= Andrew Killgore =

American diplomat

Andrew Ivy Killgore (November 7, 1919 - December 20, 2016) was an American diplomat and a U.S. Foreign Service Officer. He was ambassador of the United States to Qatar from 1977 until his retirement from the U.S. Foreign Service in 1980.

==Early life==
Killgore was born November 7, 1919, in Greensboro, Alabama. He received a B.S. from Livingston College in 1943 and an LL.B. from the University of Alabama in 1949. He served in the U.S. Navy from 1943 to 1946.

==Diplomatic career==
Killgore served as a selector-analyst for the U.S. Displaced Persons Commission in 1949 and 1950 and as a displaced populations officer in Frankfort in 1950 and 1951. From 1951 to 1953, he was visa officer in London.

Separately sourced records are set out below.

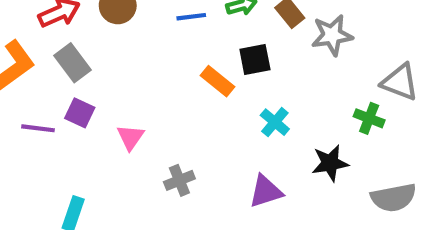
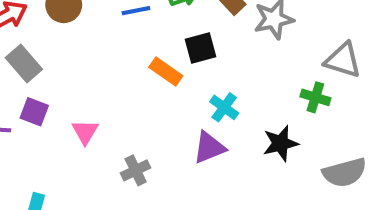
purple triangle: (266, 191) -> (209, 148), moved

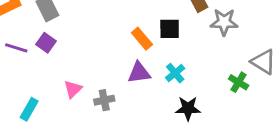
pink triangle: (85, 132) -> (73, 89), moved
black star: (281, 143) -> (188, 108), moved
purple triangle: (209, 148) -> (139, 73), moved

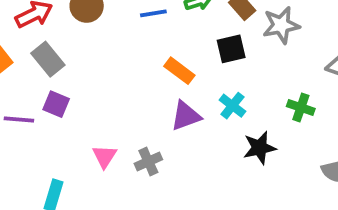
black square: (170, 29) -> (231, 49), moved
green cross: (239, 82) -> (301, 107), moved

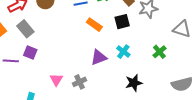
orange rectangle: (179, 71) -> (94, 25), moved
green cross: (301, 107) -> (159, 52), turned 32
black star: (259, 148) -> (134, 83), moved

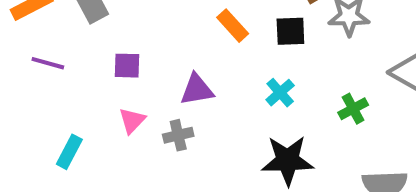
purple square: (30, 53) -> (127, 66), moved, turned -32
purple triangle: (99, 57) -> (197, 90), moved
black star: (134, 83) -> (288, 160), size x1.4

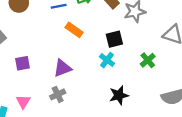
black square: (290, 31) -> (114, 39), moved
pink triangle: (132, 121) -> (23, 102), moved
black star: (288, 160) -> (119, 95), size x0.7

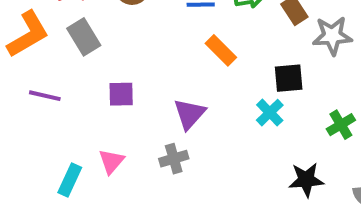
purple triangle: (62, 68) -> (190, 114), turned -36
black star: (119, 95) -> (306, 180), moved

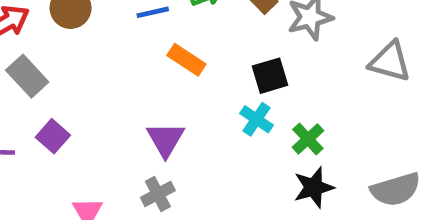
purple square: (121, 94) -> (53, 136), moved, turned -36
green cross: (341, 125) -> (308, 139), moved

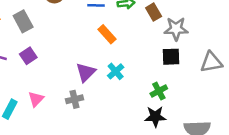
gray triangle: (390, 62) -> (211, 62), turned -40
black square: (270, 76) -> (171, 57), moved
cyan cross: (257, 119) -> (116, 71), moved

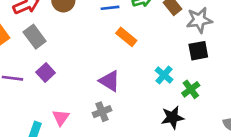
cyan cross: (116, 71) -> (164, 75), moved
purple triangle: (86, 72) -> (110, 81), turned -35
black star: (155, 117) -> (172, 117), moved

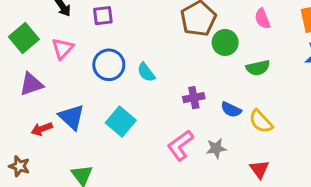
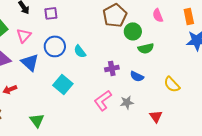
green semicircle: (258, 68) -> (146, 48), moved
blue triangle: (72, 117) -> (30, 62), moved
yellow semicircle: (261, 121) -> (172, 84), moved

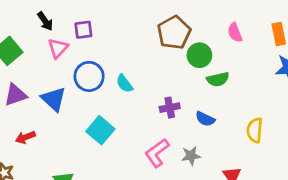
pink triangle: (24, 35) -> (58, 48), moved
yellow semicircle: (172, 84) -> (255, 130), turned 48

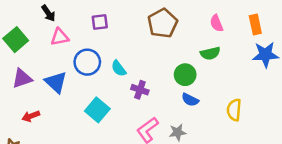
purple square: (83, 30) -> (100, 22), moved
pink triangle: (58, 48) -> (60, 37), turned 36
green circle: (199, 55) -> (185, 75), moved
green semicircle: (218, 79) -> (210, 53), moved
purple cross: (170, 108) -> (140, 90), moved, turned 30

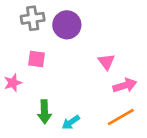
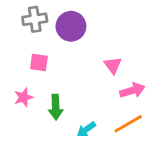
pink star: (13, 83) -> (24, 97), moved
green arrow: (44, 112) -> (56, 107), moved
cyan arrow: (71, 122) -> (86, 129), moved

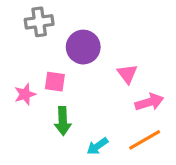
purple circle: (71, 26) -> (83, 47), moved
pink square: (39, 62) -> (55, 82), moved
pink star: (24, 97) -> (25, 94), moved

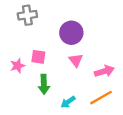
purple circle: (83, 47) -> (71, 33), moved
pink triangle: (127, 74) -> (76, 60), moved

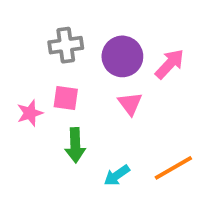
gray cross: (27, 15) -> (66, 45), moved
pink arrow: (104, 71) -> (170, 64), moved, turned -30

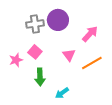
purple circle: (122, 56) -> (58, 20), moved
pink square: (66, 98) -> (35, 52), turned 32
orange line: (173, 168) -> (92, 63), moved

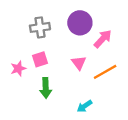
purple circle: (58, 20) -> (80, 23), moved
pink square: (35, 52) -> (40, 59), turned 32
cyan arrow: (62, 93) -> (84, 106), moved

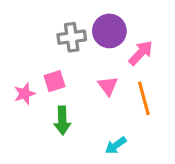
gray cross: (40, 27) -> (72, 37), moved
orange line: (105, 72) -> (144, 98), turned -75

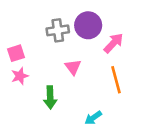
pink square: (54, 81) -> (16, 53), moved
pink triangle: (108, 86) -> (73, 67), moved

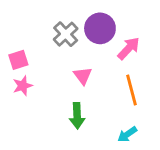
gray cross: (58, 30) -> (66, 34), turned -35
green arrow: (50, 97) -> (77, 116), moved
cyan arrow: (93, 118) -> (127, 134), moved

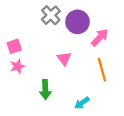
gray cross: (66, 34) -> (51, 15), moved
green arrow: (77, 116) -> (45, 90), moved
cyan arrow: (127, 134) -> (82, 103), moved

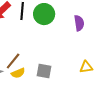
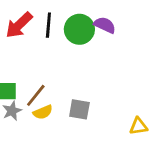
purple semicircle: (79, 23) -> (105, 25), moved, turned -56
yellow triangle: (86, 67) -> (138, 126), moved

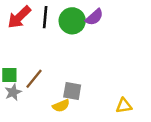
purple semicircle: (105, 25) -> (94, 17), turned 114
yellow semicircle: (43, 112) -> (61, 106), moved

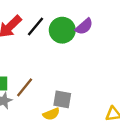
black line: (45, 17) -> (36, 27), turned 35

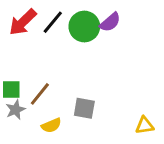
yellow semicircle: (51, 114) -> (51, 125), moved

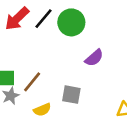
purple semicircle: (110, 22) -> (94, 58), moved

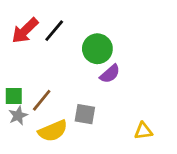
green circle: (71, 22) -> (97, 49), moved
yellow semicircle: (42, 110) -> (53, 131), size x1.5

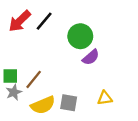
gray square: (85, 114) -> (69, 103), moved
yellow triangle: (143, 131) -> (105, 98), moved

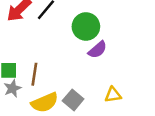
brown line: (34, 79) -> (34, 74), turned -30
gray square: (69, 103) -> (73, 100), turned 30

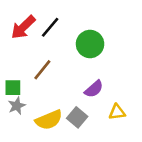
purple semicircle: (98, 50) -> (94, 89), moved
brown line: (34, 74) -> (42, 70), moved, turned 30

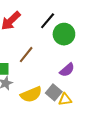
black line: (50, 27) -> (48, 21), moved
yellow triangle: (117, 112) -> (65, 100), moved

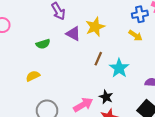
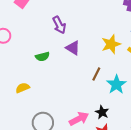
yellow star: (95, 27) -> (111, 44), moved
yellow semicircle: (33, 76) -> (23, 88), moved

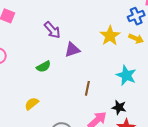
purple triangle: (73, 48) -> (72, 50), turned -35
brown line: (96, 74) -> (87, 88), moved

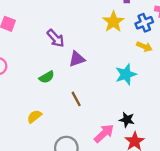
yellow star: (110, 36) -> (113, 22), moved
cyan star: (126, 75) -> (126, 74), moved, turned 30
brown line: (87, 88) -> (76, 99), moved, turned -40

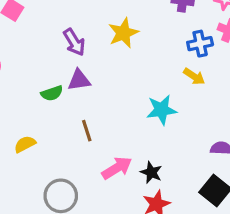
yellow star: (113, 22) -> (123, 33), moved
purple triangle: (77, 59) -> (79, 80), moved
pink arrow: (104, 133) -> (117, 168), moved

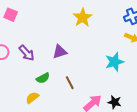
purple arrow: (74, 42) -> (27, 53), moved
green semicircle: (52, 93) -> (43, 78), moved

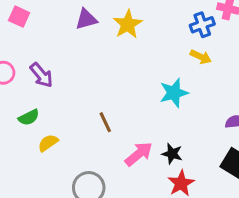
purple triangle: (60, 52) -> (86, 19), moved
green semicircle: (43, 78) -> (29, 117), moved

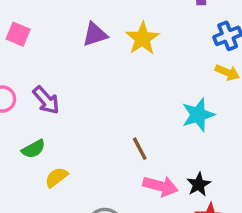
brown line: (105, 122) -> (140, 149), moved
pink arrow: (139, 154) -> (160, 186), turned 56
black star: (172, 154) -> (199, 184), turned 30

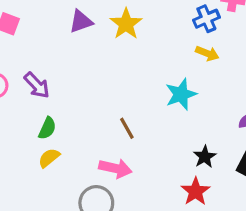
green semicircle: (33, 149) -> (47, 128), moved, turned -35
black star: (199, 184) -> (205, 157), moved
pink arrow: (160, 186) -> (115, 168), moved

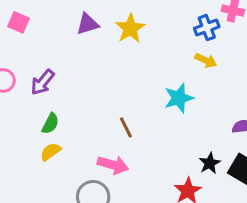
purple arrow: (37, 85) -> (43, 82), turned 80
black star: (205, 157) -> (210, 163), moved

From 1953 to 1955, he was an evaluator at the State Department. In 1955–56, Killgore took Arab language training at the Foreign Service Institute, and in 1956 and 1957, he served as political officer in Beirut. From 1957 to 1959, he was political officer in Jerusalem, and from 1959 to 1961, he was political officer in Amman. In 1961 and 1962, Killgore was an international relations officer at the State Department. From 1962 to 1965, he was officer-in-charge of Iraq-Jordan affairs. From 1965 to 1967, he was detailed as a public affairs officer to USIA in Baghdad. Killgore was political officer in Dacca from 1967 to 1970 and political-economic officer for the Arab North Directorate, Jordan Affairs, at the State Department from 1970 to 1972. From 1972 to 1974, he was counselor for political affairs in Tehran. In 1974 he was principal officer in Manama, and from 1974 to 1976, he was deputy chief of mission in Wellington. He died in December 2016 at the age of 97 in a Washington, D.C., hospice.